Versions Compared

Key

  • This line was added.
  • This line was removed.
  • Formatting was changed.

Table of Contents

This page is meant to document the various steps to working with git to contribute or review Kafka code. There are probably a lot of bugs in these steps or possible better recipes, so help make this page better. If you want to push your commits without passwd, please see apache git wiki.

Kafka patch review tool

1. Setup

  1. Follow instructions here to setup the jira-python package
  2. Follow instructions here to setup the reviewboard python tools
  3. Install the argparse module

    Code Block
    On Linux -> sudo yum install python-argparse
    On Mac -> sudo easy_install argparse
    

2. Usage

Code Block
nnarkhed-mn:kafka-git-idea nnarkhed$ python kafka-patch-review.py --help
usage: kafka-patch-review.py [-h] -b BRANCH -j JIRA [-s SUMMARY]
                             [-d DESCRIPTION] [-r REVIEWBOARD] [-t TESTING]
                             [-v VERSION] [-db]

Kafka patch review tool

optional arguments:
  -h, --help            show this help message and exit
  -b BRANCH, --branch BRANCH
                        Tracking branch to create diff against
  -j JIRA, --jira JIRA  JIRA corresponding to the reviewboard
  -s SUMMARY, --summary SUMMARY
                        Summary for the reviewboard
  -d DESCRIPTION, --description DESCRIPTION
                        Description for reviewboard
  -r REVIEWBOARD, --rb REVIEWBOARD
                        Review board that needs to be updated
  -t TESTING, --testing-done TESTING
                        Text for the Testing Done section of the reviewboard
  -v VERSION, --version VERSION
                        Version of the patch
  -db, --debug          Enable debug mode

3. Upload patch

  1. Specify the branch against which the patch should be created (-b)
  2. Specify the corresponding JIRA (-j)
  3. Specify an optional summary (-s) and description (-d) for the reviewboard

Example:

Code Block
 python kafka-patch-review.py -b origin/trunk -j KAFKA-42

4. Update patch

  1. Specify the branch against which the patch should be created (-b)
  2. Specify the corresponding JIRA (--jira)
  3. Specify the rb to be updated (-r)
  4. Specify an optional summary (-s) and description (-d) for the reviewboard, if you want to update it
  5. Specify an optional version of the patch. This will be appended to the jira to create a file named JIRA-<version>.patch. The purpose is to be able to upload multiple patches to the JIRA. This has no bearing on the reviewboard update.

Example:

Code Block
python kafka-patch-review.py -b origin/trunk -j KAFKA-42 -r 14081

JIRA command line tool

1. Download the JIRA command line package

Install the jira-python package

Code Block
sudo easy_install jira-python
2. Configure JIRA username and password

Include a jira.ini file in your $HOME directory that contains your Apache JIRA username and password

Code Block
nnarkhed-mn:~ nnarkhed$ cat ~/jira.ini
user=nehanarkhede
password=***********

Reviewboard

This is a quick tutorial on using Review Board with Kafka.

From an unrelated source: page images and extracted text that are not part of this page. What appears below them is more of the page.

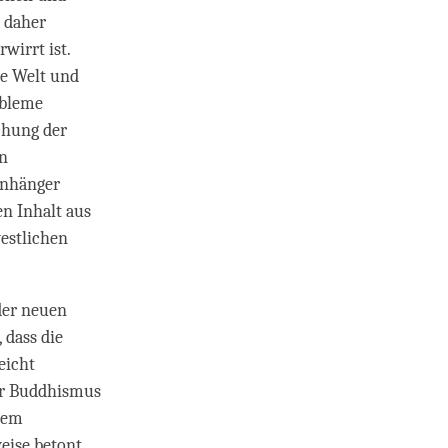
e daher
wirrt ist.
ie Welt und
obleme
chung der
nn
Anhänger
en Inhalt aus
westlichen
der neuen
, dass die
eicht
er Buddhismus
 dem
eise betont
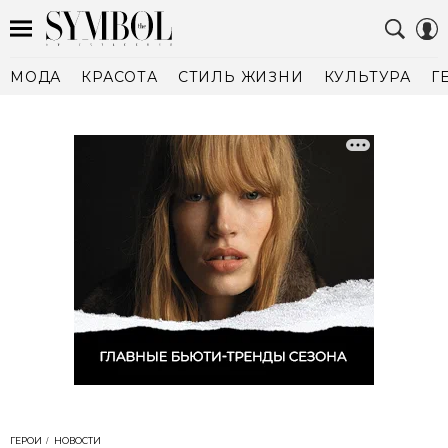
МОДА
КРАСОТА
СТИЛЬ ЖИЗНИ
КУЛЬТУРА
Г
ГЕРОИ
НОВОСТИ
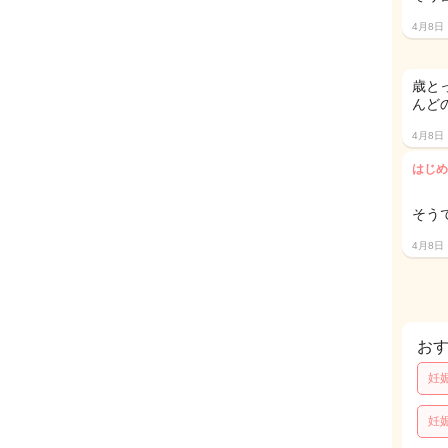
4月8日
歳と
んど
4月8日
はじめ
そう
4月8日
お
妊
妊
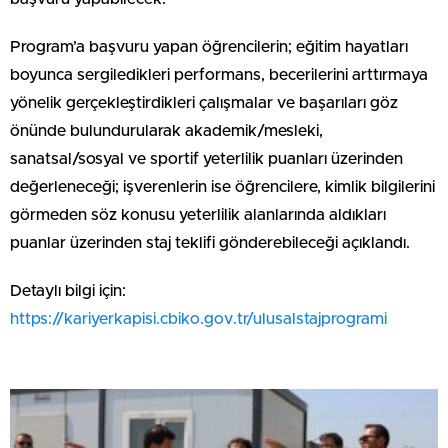
Program’a başvuru yapan öğrencilerin; eğitim hayatları
boyunca sergiledikleri performans, becerilerini arttırmaya
yönelik gerçekleştirdikleri çalışmalar ve başarıları göz
önünde bulundurularak akademik/mesleki,
sanatsal/sosyal ve sportif yeterlilik puanları üzerinden
değerleneceği; işverenlerin ise öğrencilere, kimlik bilgilerini
görmeden söz konusu yeterlilik alanlarında aldıkları
puanlar üzerinden staj teklifi gönderebileceği açıklandı.
Detaylı bilgi için:
https://kariyerkapisi.cbiko.gov.tr/ulusalstajprogrami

1. Install the post-review tool

If you are on RHEL, Fedora or CentOS, follow these steps

Code Block
sudo yum install python-setuptools
sudo easy_install -U RBTools

If you are on Mac, follow these steps

Code Block
sudo easy_install -U setuptools
sudo easy_install -U RBTools

For other platforms, follow the instructions here to setup the post-review tool.

2. Configure Stuff

Then you need to configure a few things to make it work:

First set the review board url to use. You can do this from in git:

Code Block
git config reviewboard.url https://reviews.apache.org

If you checked out using the git wip http url that confusingly won't work with review board. So you need to configure an override to use the non-http url. You can do this by adding a config file like this:

Code Block
jkreps$ cat ~/.reviewboardrc
REPOSITORY = 'git://git.apache.org/kafka.git'
TARGET_GROUPS = 'kafka'
GUESS_FIELDS = True

FAQ

When I run the script, it throws the following error and exits
Code Block
nnarkhed$python kafka-patch-review.py -b trunk -j KAFKA-42
There don't seem to be any diffs

There are 2 reasons that can cause this -

  • The code is not checked into your local branch
  • The -b branch is not pointing to the remote branch. In the example above, "trunk" is specified as the branch, which is the local branch. The correct value for the -b (--branch) option is the remote branch. "git branch -r" gives the list of the remote branch names.
When I run the script, it throws the following error and exits
Code Block
Error uploading diff

Your review request still exists, but the diff is not attached.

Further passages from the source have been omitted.